Description:

Osler, M.D. William 1849 - 1919

Founding Father of modern medicine William Osler writes a lovely ALS.

Single page ALS on stationery stock, 3.75" x 6". Dated "28.xii.18" (December 28, 1918), and signed by William Osler as "Wm Osler". Single center fold, tiny edge nick, else near fine

A lovely ALS, penned only a year before his death in December of 1919. McGill Library shows numerous exchanges by letter between Olser and his correspondent Proctor.

Osler created the first residency program for specialty training of physicians, and he was the first to bring medical students out of the lecture hall for bedside clinical training. He has frequently been described as the "Father of Modern Medicine" and one of the "greatest diagnosticians ever to wield a stethoscope". Osler's greatest influence on medicine was to insist that students learn from seeing and talking to patients and the establishment of the medical residency.
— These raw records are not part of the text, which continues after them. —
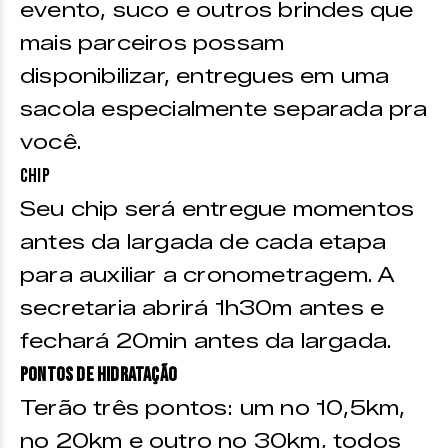
evento, suco e outros brindes que
mais parceiros possam
disponibilizar, entregues em uma
sacola especialmente separada pra
você.
Chip
Seu chip será entregue momentos
antes da largada de cada etapa
para auxiliar a cronometragem. A
secretaria abrirá 1h30m antes e
fechará 20min antes da largada.
Pontos de hidratação
Terão três pontos: um no 10,5km,
no 20km e outro no 30km, todos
The latter idea spread across the English-speaking world and remains in place today in most teaching hospitals. Through this system, doctors in training make up much of a teaching hospital's medical staff. The success of his residency system depended, in large part, on its pyramidal structure with many interns, fewer assistant residents and a single chief resident, who originally occupied that position for years. While at Hopkins, Osler established the full-time, sleep-in residency system whereby staff physicians lived in the administration building of the hospital. As established, the residency was open-ended, and long tenure was the rule. Doctors spent as long as seven or eight years as residents, during which time they led a restricted, almost monastic life.
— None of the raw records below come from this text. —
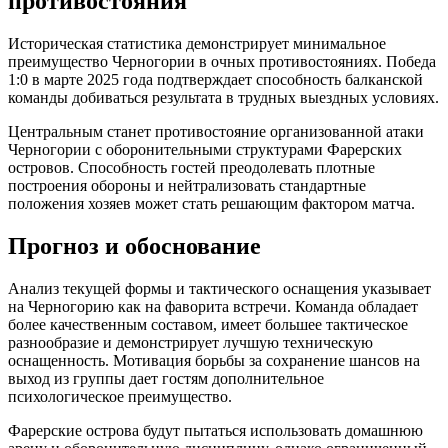
противостояния
Историческая статистика демонстрирует минимальное
преимущество Черногории в очных противостояниях. Победа
1:0 в марте 2025 года подтверждает способность балканской
команды добиваться результата в трудных выездных условиях.
Центральным станет противостояние организованной атаки
Черногории с оборонительными структурами Фарерских
островов. Способность гостей преодолевать плотные
построения обороны и нейтрализовать стандартные
положения хозяев может стать решающим фактором матча.
Прогноз и обоснование
Анализ текущей формы и тактического оснащения указывает
на Черногорию как на фаворита встречи. Команда обладает
более качественным составом, имеет большее тактическое
разнообразие и демонстрирует лучшую техническую
оснащенность. Мотивация борьбы за сохранение шансов на
выход из группы дает гостям дополнительное
психологическое преимущество.
Фарерские острова будут пытаться использовать домашнюю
He wrote in his essay "Books and Men" that: "He who studies medicine without books sails an uncharted sea, but he who studies medicine without patients does not go to sea at all." His best-known saying was: "Listen to your patient, he is telling you the diagnosis," which emphasizes the importance of taking a good patient history.
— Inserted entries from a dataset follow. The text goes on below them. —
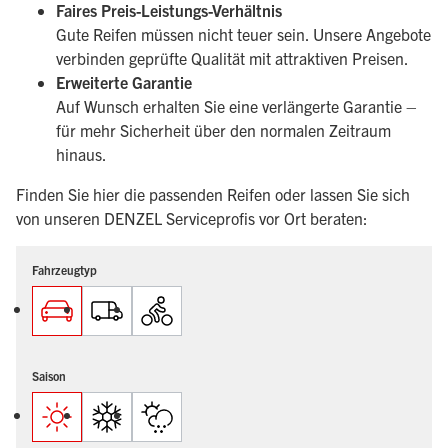
Faires Preis-Leistungs-Verhältnis
Gute Reifen müssen nicht teuer sein. Unsere Angebote
verbinden geprüfte Qualität mit attraktiven Preisen.
Erweiterte Garantie
Auf Wunsch erhalten Sie eine verlängerte Garantie –
für mehr Sicherheit über den normalen Zeitraum
hinaus.
Finden Sie hier die passenden Reifen oder lassen Sie sich
von unseren DENZEL Serviceprofis vor Ort beraten:
Fahrzeugtyp
Saison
Around the time that he wrote this letter, Osler had been offered the prestigious Regis professorship of medicine at Oxford University and a staff appointment at the Radcliffe Infirmary. The invitation, which was issued by King Edward VII, reflected the international scale of Osler's reputation. He enthusiastically accepted the appointment and immediately assumed a decisive role in the Oxford medical community.

With no students to teach (Oxford medical students did their clinical work in London), Osler focused his attention on patients and postgraduate students. He continued to pursue reforms in clinical teaching and spent a great deal of time in the wards of Radcliffe Infirmary visiting patients.

His short but warm ALS is shown in full below:

"Dear Miss Proctor,

Greetings + best wishes for 1919!

Thanks for your card received this morning.

I hope you are keeping well. It is many years now since your old trouble.

What an encouragement your case has been!

Best wishes

Wm Osler".

A lovely autographed letter by a Founding Father of modern medicine!